About 50 years after Bergson, the American philosopher, Susanne Langer suggested that we also laugh at the extremely alive. This is what makes babies, puppies, and kittens laughable as well as endearing. Langer’s own key example is a fish, part of whose tail was lopped off in an early confrontation with a piranhaesque predator. The fish is alive and still swimming, though admittedly swimming with a distinct list. The life force has not only kept the fish alive, but has also allowed this ungainly adaptation, which is laughable not primarily as defying death but as celebrating infinitely adaptable life.
For our purposes, the listing fish is a good example of the affirmational voice of vitalism, celebrating life even in the midst of hardship, distortion, pain, and abnormality.
For the purposes of this article and the experimental results it describes, we need not concern ourselves with four types of vitalist humor but only with the fact that the VHT in each question pitted a joke representing the affirmational voice of the type with a joke representing the defiant voice of the same type.
Hypotheses and Counterintuitive Results
Preliminarily, we might hypothesize that good health is related to the voice of vitalist humor, and, given predilections toward positivism, we might hypothesize that a healthy audience is more likely to appreciate the affirmational voice than the defiant voice.
Accepting the CLCW participants as representing people of better than average health, the preliminary results of our testing do not support such a hypothesis. There was, in fact, a group-wide preference for the defiant form over the affirmational despite the test’s attempt to find “equally funny” representatives of both voices. This is perhaps the result of
the test designers’ relative inexperience in dealing with vitalist humor compared to humor of the mind.

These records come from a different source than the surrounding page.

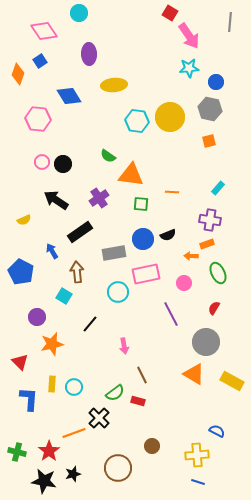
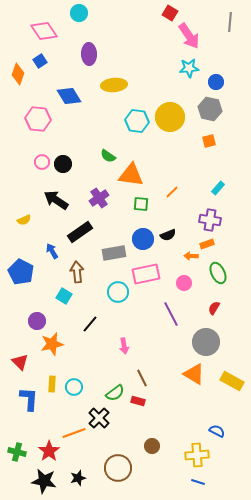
orange line at (172, 192): rotated 48 degrees counterclockwise
purple circle at (37, 317): moved 4 px down
brown line at (142, 375): moved 3 px down
black star at (73, 474): moved 5 px right, 4 px down
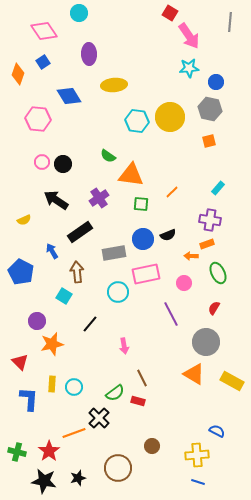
blue square at (40, 61): moved 3 px right, 1 px down
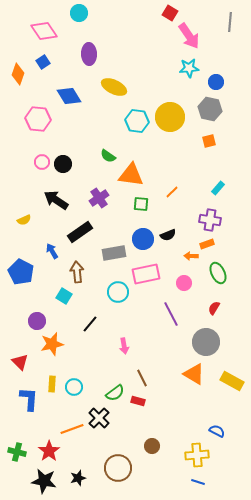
yellow ellipse at (114, 85): moved 2 px down; rotated 30 degrees clockwise
orange line at (74, 433): moved 2 px left, 4 px up
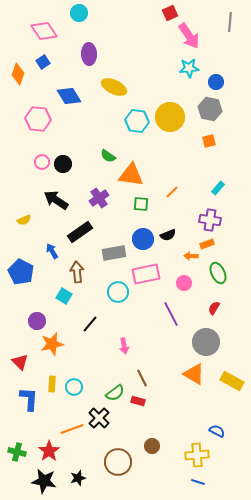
red square at (170, 13): rotated 35 degrees clockwise
brown circle at (118, 468): moved 6 px up
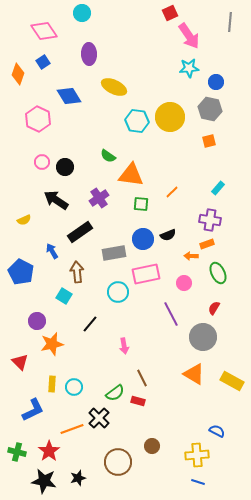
cyan circle at (79, 13): moved 3 px right
pink hexagon at (38, 119): rotated 20 degrees clockwise
black circle at (63, 164): moved 2 px right, 3 px down
gray circle at (206, 342): moved 3 px left, 5 px up
blue L-shape at (29, 399): moved 4 px right, 11 px down; rotated 60 degrees clockwise
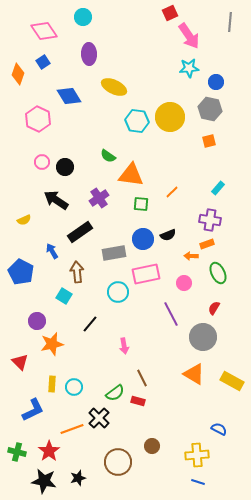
cyan circle at (82, 13): moved 1 px right, 4 px down
blue semicircle at (217, 431): moved 2 px right, 2 px up
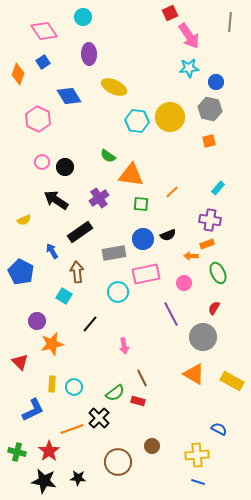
black star at (78, 478): rotated 21 degrees clockwise
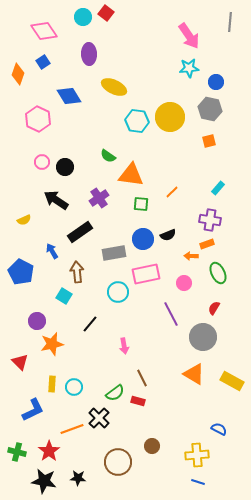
red square at (170, 13): moved 64 px left; rotated 28 degrees counterclockwise
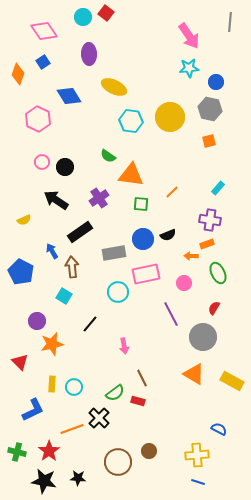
cyan hexagon at (137, 121): moved 6 px left
brown arrow at (77, 272): moved 5 px left, 5 px up
brown circle at (152, 446): moved 3 px left, 5 px down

A second possibility, however, is that the largely older population sampled is also, by that fact, more challenged in health and more directly confronted by death than a younger audience would be. Perhaps as we age and health and death issues become more real to us, the defiant voice becomes more appreciated than earlier in life. (Anecdotally, note young people’s ability to delight in puppies, kittens, and the like with their strong affirmational voice.)
Plans to norm the VHT against Winona State traditional college-aged students next year are currently being made, and we expect to report in HQN as that evidence accumulates.
A second test was conducted which asked if respondents’ preference for the defiant or the affirmational voice was at all related to their health attitudes, specifically their self-consoling thoughts in the midst of health challenges.
At Central Lutheran, the overwhelmingly most common self-consoling thought in health crises was to “count your blessings,” 82% indicating its preference to all other responses. It can be assumed that this response has theological bases in Lutheranism, including the chorus much favored in the older generation, “Count Your Blessings, Name Them One by One.” This response was so universal that the problem for research is having enough non-Counting Blessing responses to say anything significant.
However, with a total of 49 participants 9 of whom did not choose the Count Your Blessings option, a significant result appeared nevertheless. All of those not choosing the option were in the medial to slightly above medial range of affirmational versus defiant humor responses (p <.03 ). Perhaps more importantly, all of the extreme affirmational and defiant respondents counted their blessings.
As a very preliminary result, this suggests that vitalist humor differences, at a minimum, are indeed related to attitudes toward health and, therefore, may be a promising line of inquiry for the relationship between humor and health itself. It must be reemphasized that the results cited here are from a deliberately non-representative group of Americans and that results will likely vary widely between such specially-sorted samples.